Last week, the U.S. Department of Labor's Wage and Hour Division issued an important Administrator's Interpretation (AI) that provides clear and timely guidance on the question of who is properly considered an "employee" and covered by the Fair Labor Standards Act, and who is not. The AI is a reminder that in today's economy, with many on-demand jobs only available to independent contractor workers, and overnight delivery, janitorial, home care, and cable installation companies basing their business models on calling their workers "independent contractors," these labels don't define the legal status of those workers.
These labels matter, because workers successfully characterized as independent contractors lose out not only on the minimum wage and overtime protections that most workers take for granted, but also on workers compensation, unemployment insurance, the right to collectively bargain and form a union, and other job protections only available to employees. When a worker is treated as a non-employee, competing businesses can be underbid because companies save a lot on payroll and insurance premiums, and governments lose out on taxes.
Here are the top-five notables from the AI:
1. Its title is telling: The Application of the Fair Labor Standards Act's "Suffer or Permit" Standard in the Identification of Employees Who Are Misclassified as Independent Contractors. The Fair Labor Standards Act defines "employ" to "include to suffer or permit to work." Those terms are unique to the FLSA and a handful of other laws, and the Supreme Court has said that the definition sweeps into employment work that would not be considered employment under common law. The definition is unique and really broad, and means that pretty much everyone should be covered under laws with that language.
2. It asks a key question: is the worker genuinely in business for himself or herself?
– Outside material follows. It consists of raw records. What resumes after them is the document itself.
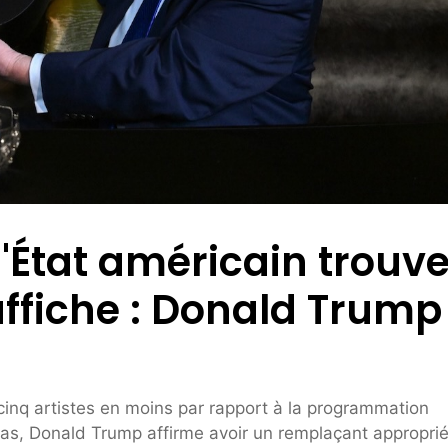
l'État américain trouv
affiche : Donald Trump
inq artistes en moins par rapport à la programmation
as, Donald Trump affirme avoir un remplaçant approprié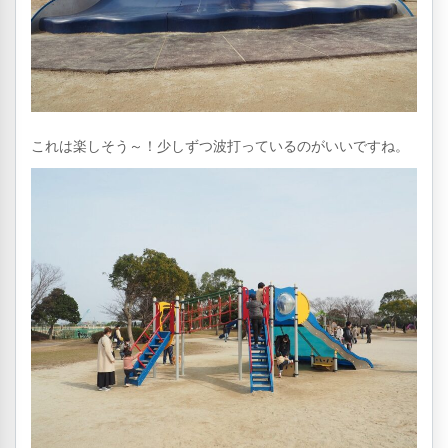
これは楽しそう～！少しずつ波打っているのがいいですね。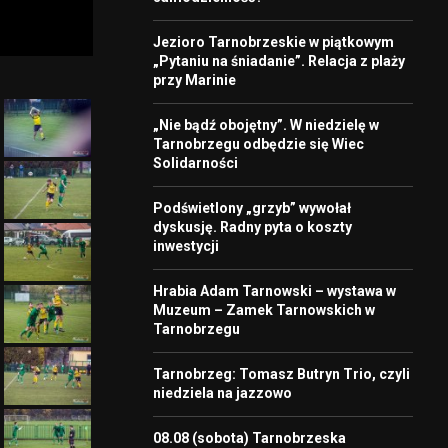
Jezioro Tarnobrzeskie w piątkowym
„Pytaniu na śniadanie”. Relacja z plaży
przy Marinie
„Nie bądź obojętny”. W niedzielę w
Tarnobrzegu odbędzie się Wiec
Solidarności
Podświetlony „grzyb” wywołał
dyskusję. Radny pyta o koszty
inwestycji
Hrabia Adam Tarnowski – wystawa w
Muzeum – Zamek Tarnowskich w
Tarnobrzegu
Tarnobrzeg: Tomasz Butryn Trio, czyli
niedziela na jazzowo
08.08 (sobota) Tarnobrzeska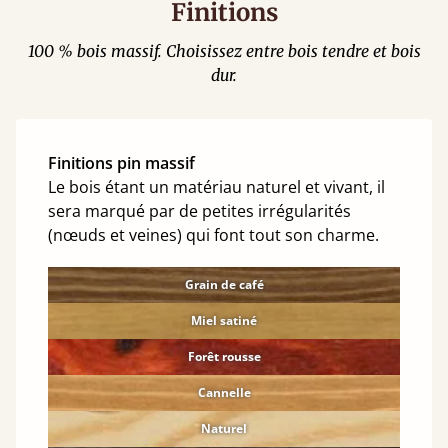
Finitions
100 % bois massif. Choisissez entre bois tendre et bois
dur.
Finitions pin massif
Le bois étant un matériau naturel et vivant, il
sera marqué par de petites irrégularités
(nœuds et veines) qui font tout son charme.
Grain de café
Miel satiné
Forêt rousse
Cannelle
Naturel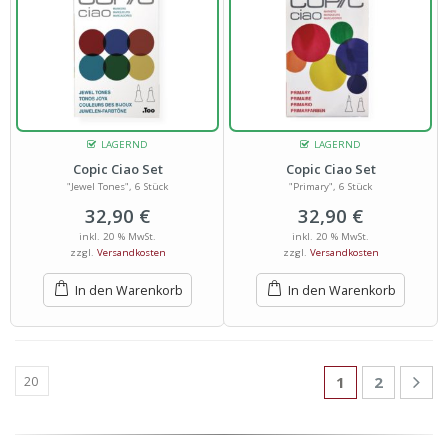
LAGERND
LAGERND
Copic Ciao Set
Copic Ciao Set
"Jewel Tones", 6 Stück
"Primary", 6 Stück
32,90
€
32,90
€
inkl. 20 % MwSt.
inkl. 20 % MwSt.
zzgl.
Versandkosten
zzgl.
Versandkosten
In den Warenkorb
In den Warenkorb
1
2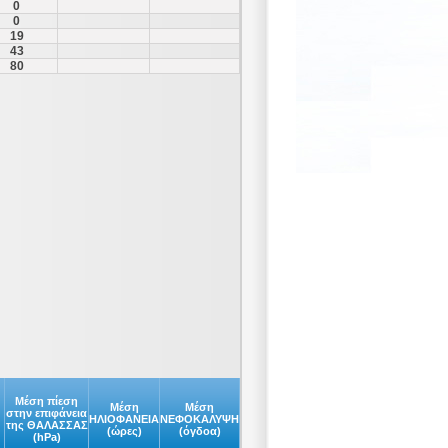
0
0
19
43
80
Μέση πίεση
Μέση
Μέση
στην επιφάνεια
ΗΛΙΟΦΑΝΕΙΑ
ΝΕΦΟΚΑΛΥΨΗ
της ΘΑΛΑΣΣΑΣ
(ώρες)
(όγδοα)
(hPa)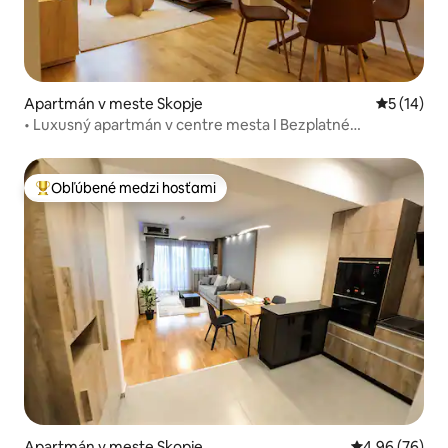
Apartmán v meste Skopje
Priemerné 
5 (14)
• Luxusný apartmán v centre mesta I Bezplatné
parkovanie v interiéri •
Obľúbené medzi hosťami
Najobľúbenejšie medzi hosťami
Apartmán v meste Skopje
Priemerné oho
4,96 (76)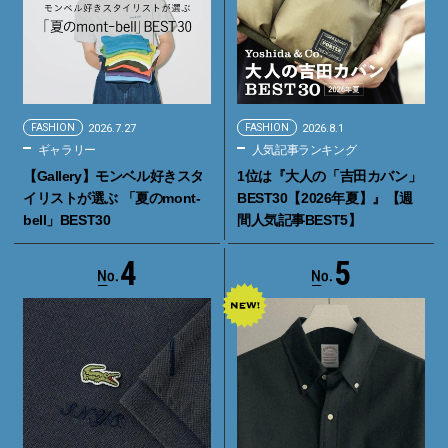
FASHION
2026.7.27
FASHION
2026.8.1
ギャラリー
人気記事ランキング
【Gallery】モンベル好きスタ
1位は『大人の「吉田カバン」
イリストが選ぶ 「夏のmont-
BEST30【2026年夏】』【週
bell」BEST30
間人気記事BEST5】
4
5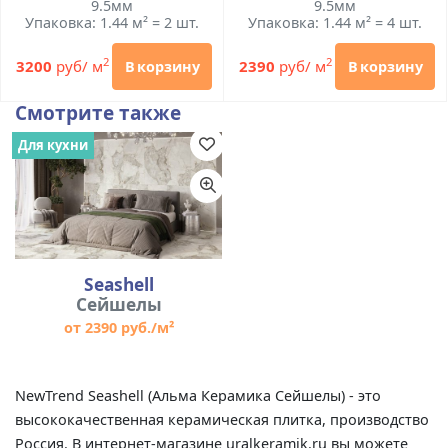
9.5мм
9.5мм
Упаковка: 1.44 м² = 2 шт.
Упаковка: 1.44 м² = 4 шт.
2
2
3200
руб/ м
2390
руб/ м
В корзину
В корзину
Смотрите также
Для кухни
Seashell
Сейшелы
от 2390 руб./м²
NewTrend Seashell (Альма Керамика Сейшелы) - это
высококачественная керамическая плитка, производство
Россия. В интернет-магазине uralkeramik.ru вы можете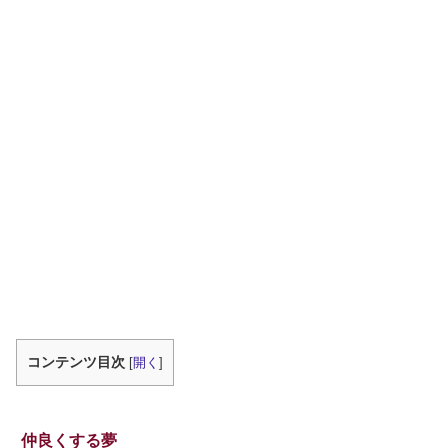
コンテンツ目次
[
開く
]
仲良くする夢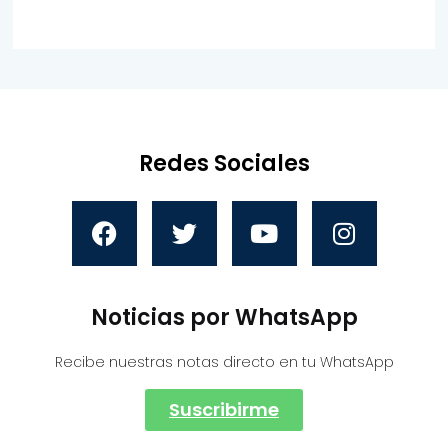
Redes Sociales
Noticias por WhatsApp
Recibe nuestras notas directo en tu WhatsApp
Suscribirme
The 15-page AI, one of just a handful issued by the Wage and Hour Division since the Obama Administration took office, traces the judicially-developed multi-factored "economic reality" tests for applying those broad definitions to today's workforce, and then says that the key determination is whether the worker is running her own business. In many cases where companies are calling their workers non-employees, the workers are not running a separate business.
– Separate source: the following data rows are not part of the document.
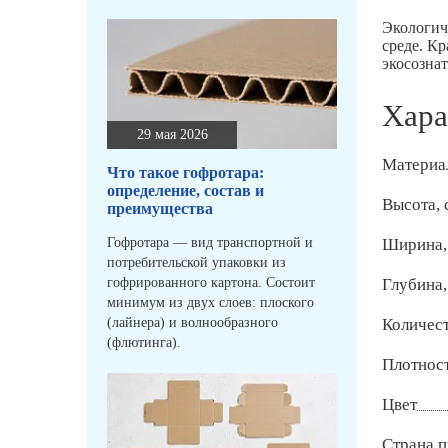
Экологич
среде. К
экосозна
Хара
29 мая 2026
Материа
Что такое гофротара:
определение, состав и
Высота, 
преимущества
Гофротара — вид транспортной и
Ширина,
потребительской упаковки из
гофрированного картона. Состоит
Глубина,
минимум из двух слоев: плоского
(лайнера) и волнообразного
Количест
(флютинга).
Плотност
Цвет
Страна п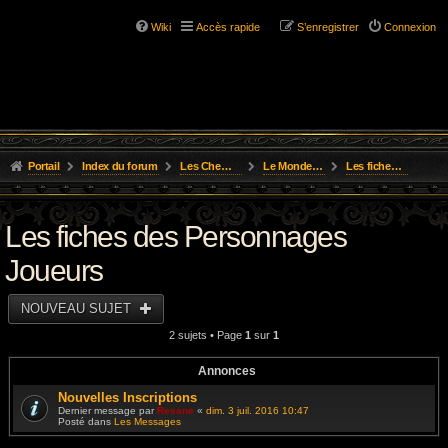
Wiki
Accès rapide
S’enregistrer
Connexion
Portail
Index du forum
Les Chemins de L'Aventure
Le Monde de Golarion
Les fiches des Personnages Joueurs
Les fiches des Personnages
Joueurs
NOUVEAU SUJET
2 sujets • Page
1
sur
1
Annonces
Nouvelles Inscriptions
Dernier message par
Resane
«
dim. 3 juil. 2016 10:47
Posté dans
Les Messages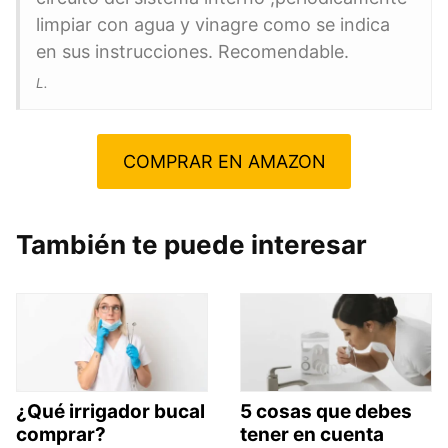
limpiar con agua y vinagre como se indica
en sus instrucciones. Recomendable.
L.
COMPRAR EN AMAZON
También te puede interesar
¿Qué irrigador bucal
5 cosas que debes
comprar?
tener en cuenta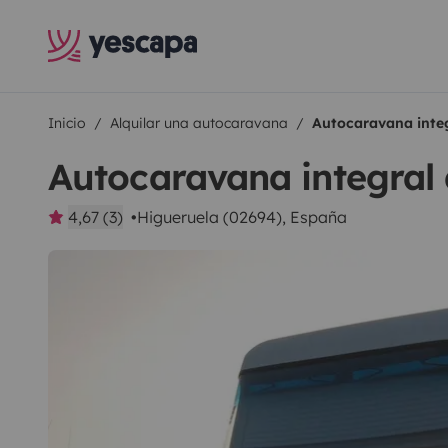
Inicio
Alquilar una autocaravana
Autocaravana integ
Autocaravana integral 
4,67 (3)
Higueruela (02694), España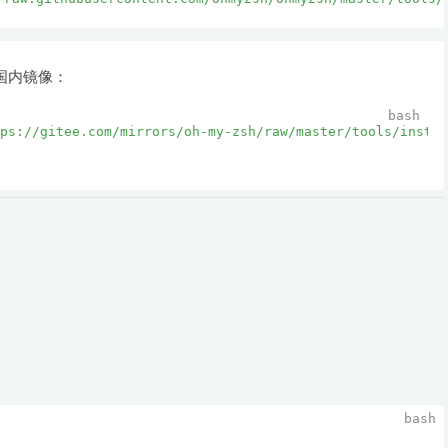
国内镜像：
ps://gitee.com/mirrors/oh-my-zsh/raw/master/tools/instal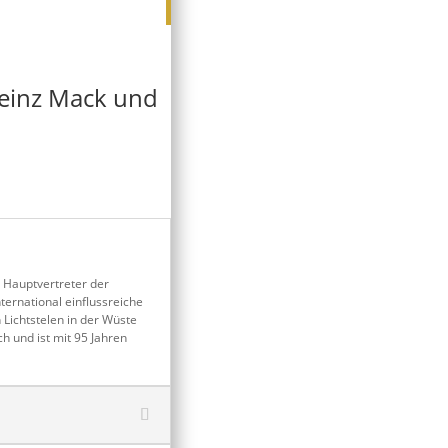
Heinz Mack und
d Hauptvertreter der
ternational einflussreiche
ichtstelen in der Wüste
h und ist mit 95 Jahren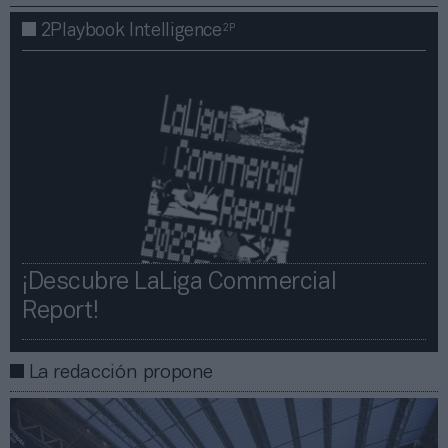
2P
2Playbook Intelligence
¡Descubre LaLiga Commercial
Report!​​
La redacción propone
3. It says that labels and titles don't matter. The AI makes clear that the job designation given by a company to a worker is not determinative of the worker's employment status. Even if the worker thinks she's not covered because she was hired as an independent contractor, that doesn't matter. Other labels given to workers recently, including individual janitors being called "franchisees," "freelance" writers, and construction workers required to form a limited-liability company (LLC) in order to get a job, don't rule the status of those workers -- a rigorous application of the test has to follow.
4. It isn't breaking new ground. The AI is a reminder. It describes long-standing and developed case law and DOL interpretations of the 77-year-old "suffer or permit to work" terms, and applies those to more modern examples. Nothing in the AI should be a surprise to labor experts, and if it's a surprise to companies, they've been getting bad advice. Workers, employers, state agencies, and courts should take note that much of the authority for the guidance is long-standing and settled law.
5. It's not rocket science to treat someone like an employee. The FLSA requires the payment of the federal minimum wage (currently $7.25 an hour) and overtime premium pay for any hours worked over 40 in a week. Switching to employee status should not break the bank of the many employers who call their workers independent contractors; companies that hire low-wage janitors, Uber drivers, and home care workers already claim that their workers typically earn more than a $7.25 hourly rate. And really, if an employer cannot or will not pay its employees at least the minimum wage, is that the business model we want in America?